(Extracted records)
++++++++++++++++++++

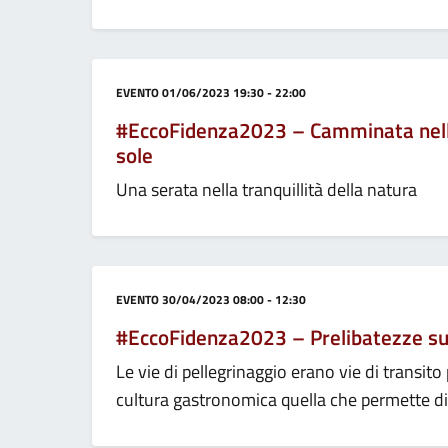
Categoria:
EVENTO
01/06/2023 19:30 - 22:00
#EccoFidenza2023 – Camminata nella 
sole
Una serata nella tranquillità della natura
Categoria:
EVENTO
30/04/2023 08:00 - 12:30
#EccoFidenza2023 – Prelibatezze sul
Le vie di pellegrinaggio erano vie di transito
cultura gastronomica quella che permette di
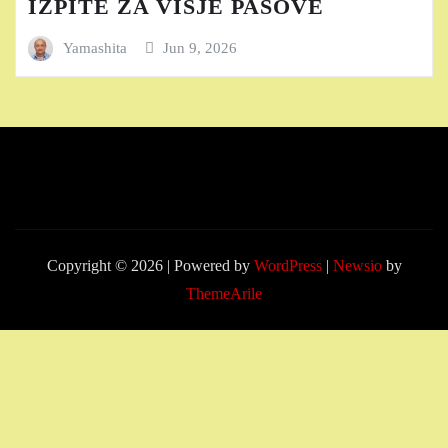
IZPITE ZA VIŠJE PASOVE
Yamashita
Jun 9, 2026
Copyright © 2026 | Powered by
WordPress
|
Newsio
by
ThemeArile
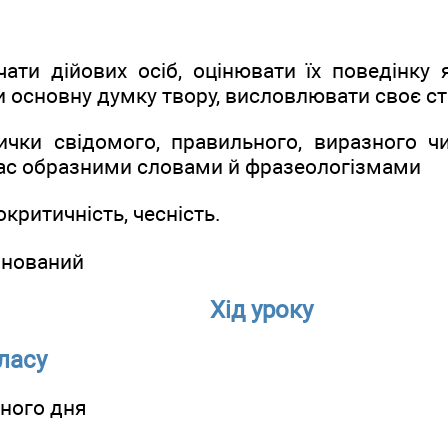
чати дійових осіб, оцінювати їх поведінку
и основну думку твору, висловлювати своє с
ички свідомого, правильного, виразного чи
ас образними словами й фразеологізмами
критичність, чесність.
інований
Хід уроку
класу
рного дня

++++++++++++++++++++

* [BRIEF]:
Throughout the records, the word "nella" shows up on certain lines. Report how many lines, with only the number.

* [WORKED SOLUTION]:
2